### [What is being asked]
The entries follow. Copy every line in which "マシマシマシマシましかくプリント" appears.

### [Exercise data]
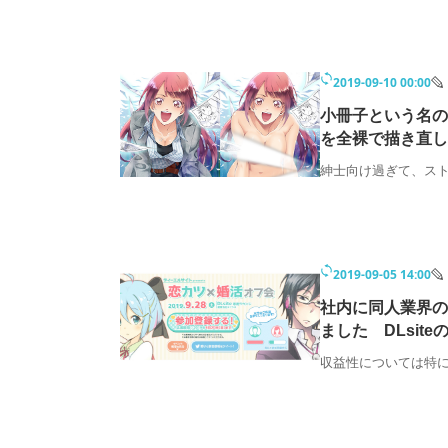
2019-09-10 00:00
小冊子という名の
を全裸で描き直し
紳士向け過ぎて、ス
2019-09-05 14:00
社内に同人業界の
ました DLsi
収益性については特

* * *

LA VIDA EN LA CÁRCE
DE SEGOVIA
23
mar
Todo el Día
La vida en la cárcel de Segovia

---

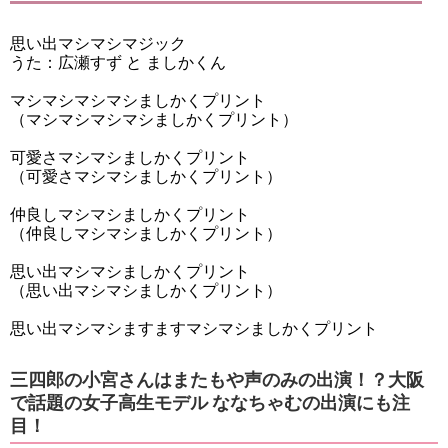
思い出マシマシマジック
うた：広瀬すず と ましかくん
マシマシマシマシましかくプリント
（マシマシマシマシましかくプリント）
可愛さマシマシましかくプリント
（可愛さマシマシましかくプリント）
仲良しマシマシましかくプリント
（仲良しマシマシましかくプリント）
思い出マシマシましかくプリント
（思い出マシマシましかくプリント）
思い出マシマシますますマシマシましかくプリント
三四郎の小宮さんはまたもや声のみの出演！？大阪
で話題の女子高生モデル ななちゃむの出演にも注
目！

### [Your response]
マシマシマシマシましかくプリント
（マシマシマシマシましかくプリント）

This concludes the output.